FDA 510(k) Clearance Letter - Asurys™ Fluid Management System

Page 1

U.S. Food & Drug Administration
10903 New Hampshire Avenue
Silver Spring, MD 20993
www.fda.gov

Doc ID # 04017.08.04

March 27, 2026

Boston Scientific Corporation
Spencer Duncan, RAC
Principal Regulatory Affairs Specialist
300 Boston Scientific Way
Marlborough, MA 01752

Re: K251273
Trade/Device Name: Asurys™ Fluid Management System
Regulation Number: 21 CFR§ 884.1700
Regulation Name: Hysteroscopic Insufflator
Regulatory Class: II
Product Code: HIG, LJH
Dated: March 23, 2026
Received: March 23, 2026

Dear Spencer Duncan:

We have reviewed your section 510(k) premarket notification of intent to market the device referenced above and have determined the device is substantially equivalent (for the indications for use stated in the enclosure) to legally marketed predicate devices marketed in interstate commerce prior to May 28, 1976, the enactment date of the Medical Device Amendments, or to devices that have been reclassified in accordance with the provisions of the Federal Food, Drug, and Cosmetic Act (the Act) that do not require approval of a premarket approval application (PMA). You may, therefore, market the device, subject to the general controls provisions of the Act. Although this letter refers to your product as a device, please be aware that some cleared products may instead be combination products. The 510(k) Premarket Notification Database available at https://www.accessdata.fda.gov/scripts/cdrh/cfdocs/cfpmn/pmn.cfm identifies combination product submissions. The general controls provisions of the Act include requirements for annual registration, listing of devices, good manufacturing practice, labeling, and prohibitions against misbranding and adulteration. Please note: CDRH does not evaluate information related to contract liability warranties. We remind you, however, that device labeling must be truthful and not misleading.

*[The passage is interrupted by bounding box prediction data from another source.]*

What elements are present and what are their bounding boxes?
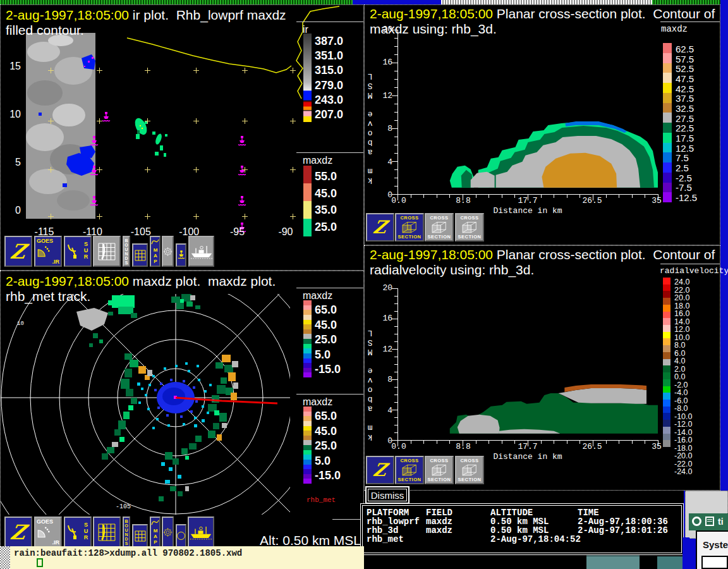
- cross-section-button-2[interactable]: CROSS SECTION: [425, 456, 454, 484]
- colorbar-value: 207.0: [315, 109, 353, 120]
- legend-separator: [296, 152, 363, 153]
- plus-mark-icon: [242, 68, 248, 73]
- ship-button[interactable]: [188, 517, 214, 548]
- small-grid-button[interactable]: [132, 524, 148, 548]
- buoy-button[interactable]: [176, 243, 186, 267]
- goes-label: GOES: [37, 518, 53, 525]
- ir-y-axis-labels: 151050: [6, 61, 21, 216]
- goes-ir-button[interactable]: GOES .IR: [34, 517, 62, 548]
- bounds-button[interactable]: BOUNDS: [123, 517, 130, 548]
- ir-sublabel: .IR: [52, 259, 59, 265]
- radar-grid-button[interactable]: [93, 236, 121, 267]
- colorbar-value: 37.5: [676, 94, 708, 103]
- cross-section-button-1[interactable]: CROSS SECTION: [395, 456, 424, 484]
- y-tick-label: 10: [6, 109, 21, 120]
- title-text: ir plot. Rhb_lowprf maxdz: [129, 8, 286, 22]
- circle-button[interactable]: [176, 524, 186, 548]
- colorbar-segment: [303, 368, 312, 373]
- tim-window-titlebar[interactable]: ti: [689, 513, 728, 530]
- colorbar-segment: [663, 284, 670, 291]
- colorbar-segment: [303, 436, 312, 441]
- xterm-scrollbar[interactable]: [0, 546, 10, 569]
- xterm-window[interactable]: rain:beaufait:128>xdump.all 970802.1805.…: [0, 546, 364, 569]
- cross-section-button-2[interactable]: CROSS SECTION: [425, 213, 454, 242]
- plus-mark-icon: [48, 167, 54, 173]
- colorbar-segment: [303, 465, 312, 470]
- colorbar-segment: [303, 344, 312, 349]
- colorbar-segment: [303, 469, 312, 474]
- colorbar-label: maxdz: [661, 24, 688, 34]
- sur-label: SUR: [83, 241, 88, 260]
- surveillance-radar-button[interactable]: SUR: [64, 236, 92, 267]
- y-tick-label: 8: [380, 125, 392, 133]
- colorbar-value: 351.0: [315, 50, 353, 61]
- colorbar-value: 45.0: [315, 188, 353, 199]
- top-border-green2: [652, 0, 720, 4]
- cube-icon: [459, 463, 480, 477]
- zebra-logo-button[interactable]: Z: [4, 517, 32, 548]
- window-menu-circle-icon[interactable]: [692, 517, 701, 526]
- colorbar-segment: [303, 334, 312, 339]
- cross-section-button-1[interactable]: CROSS SECTION: [395, 213, 424, 242]
- colorbar-segment: [303, 339, 312, 344]
- goes-ir-button[interactable]: GOES .IR: [34, 236, 62, 267]
- ppi-radar-display[interactable]: [1, 294, 290, 515]
- colorbar-segment: [303, 310, 312, 315]
- zebra-logo-button[interactable]: Z: [366, 456, 394, 484]
- maxdz-colorbar2-values: 65.045.025.05.0-15.0: [315, 410, 353, 481]
- bounds-button[interactable]: BOUNDS: [123, 236, 130, 267]
- surveillance-radar-button[interactable]: SUR: [64, 517, 92, 548]
- colorbar-segment: [663, 152, 672, 162]
- radar-grid-button[interactable]: [93, 517, 121, 548]
- colorbar-segment: [663, 427, 670, 434]
- colorbar-value: -8.0: [674, 405, 707, 413]
- small-grid-button[interactable]: [132, 243, 148, 267]
- colorbar-segment: [663, 420, 670, 427]
- map-button[interactable]: MAP: [150, 236, 161, 267]
- dismiss-button[interactable]: Dismiss: [365, 486, 410, 504]
- sur-label: SUR: [83, 522, 88, 541]
- colorbar-value: 25.0: [315, 334, 353, 345]
- colorbar-value: -4.0: [674, 389, 707, 397]
- timestamp: 2-aug-1997,18:05:00: [370, 247, 493, 262]
- zebra-logo-button[interactable]: Z: [4, 236, 32, 267]
- radar-dish-icon: [67, 523, 81, 540]
- x-tick-label: 8.8: [452, 197, 474, 205]
- maxdz-contour-plot[interactable]: [398, 30, 658, 194]
- colorbar-segment: [663, 305, 670, 312]
- azimuth-wheel-button[interactable]: [162, 236, 174, 267]
- status-row: rhb_lowprf maxdz 0.50 km MSL 2-Aug-97,18…: [363, 517, 681, 526]
- top-border-green: [0, 0, 353, 4]
- colorbar-segment: [663, 192, 672, 202]
- panel-maxdz-ppi: 2-aug-1997,18:05:00 maxdz plot. maxdz pl…: [0, 271, 364, 555]
- colorbar-segment: [663, 400, 670, 407]
- plus-mark-icon: [290, 68, 296, 73]
- y-tick-label: 20: [380, 284, 392, 292]
- ship-button[interactable]: [188, 236, 214, 267]
- system-window-inner-box[interactable]: [701, 556, 728, 569]
- colorbar-value: 65.0: [315, 304, 353, 315]
- map-label: MAP: [153, 247, 158, 264]
- cross-section-button-3[interactable]: CROSS SECTION: [455, 456, 484, 484]
- colorbar-values: 62.557.552.547.542.537.532.527.522.517.5…: [676, 44, 708, 202]
- satellite-dish-icon: [37, 245, 51, 258]
- radialvelocity-contour-plot[interactable]: [398, 288, 658, 440]
- colorbar-value: -15.0: [315, 470, 353, 481]
- colorbar-segment: [663, 413, 670, 420]
- zebra-logo-button[interactable]: Z: [366, 213, 394, 242]
- colorbar-segment: [663, 352, 670, 359]
- azimuth-wheel-button[interactable]: [162, 517, 174, 548]
- zebra-z-icon: Z: [9, 240, 28, 264]
- cross-section-button-3[interactable]: CROSS SECTION: [455, 213, 484, 242]
- legend-separator: [332, 519, 363, 520]
- cross-label: CROSS: [430, 458, 448, 463]
- colorbar-segment: [663, 93, 672, 103]
- xsection-title: 2-aug-1997,18:05:00 Planar cross-section…: [370, 6, 715, 21]
- colorbar-value: 12.0: [674, 326, 707, 334]
- colorbar-segment: [663, 325, 670, 332]
- map-button[interactable]: MAP: [150, 517, 161, 548]
- colorbar-segment: [303, 440, 312, 445]
- window-doc-icon[interactable]: [705, 517, 714, 526]
- colorbar-value: 35.0: [315, 204, 353, 216]
- colorbar-value: 2.5: [676, 163, 708, 173]
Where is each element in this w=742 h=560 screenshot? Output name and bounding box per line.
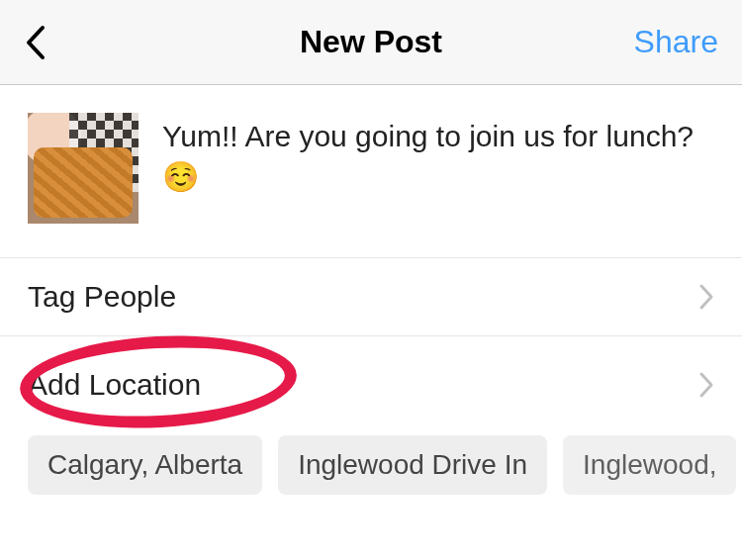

If your device is classified (see above) into either class II (Special Controls) or class III (PMA), it may be subject to additional controls. Existing major regulations affecting your device can be found in the Code of Federal Regulations, Title 21, Parts 800 to 898. In addition, FDA may publish further announcements concerning your device in the Federal Register.

Page 2

K251273 - Spencer Duncan, RAC
Page 2

Additional information about changes that may require a new premarket notification are provided in the FDA guidance documents entitled "Deciding When to Submit a 510(k) for a Change to an Existing Device" (https://www.fda.gov/media/99812/download) and "Deciding When to Submit a 510(k) for a Software Change to an Existing Device" (https://www.fda.gov/media/99785/download).

Your device is also subject to, among other requirements, the Quality Management System Regulation (QMSR) (21 CFR Part 820), which includes, but is not limited to, ISO 13485 clause 7.3 (Design controls), ISO 13485 clause 8.3 (Nonconforming product), ISO 13485 clause 8.5.2 (Corrective action), and ISO 13485 clause 8.5.3 (Preventative action). Please note that regardless of whether a change requires premarket review, the QMSR requires device manufacturers to review and approve changes to device design and production (ISO 13485 clause 7.3 and ISO 13485 clause 7.5) and document changes and approvals in the Medical Device File (ISO 13485 clause 4.2.3).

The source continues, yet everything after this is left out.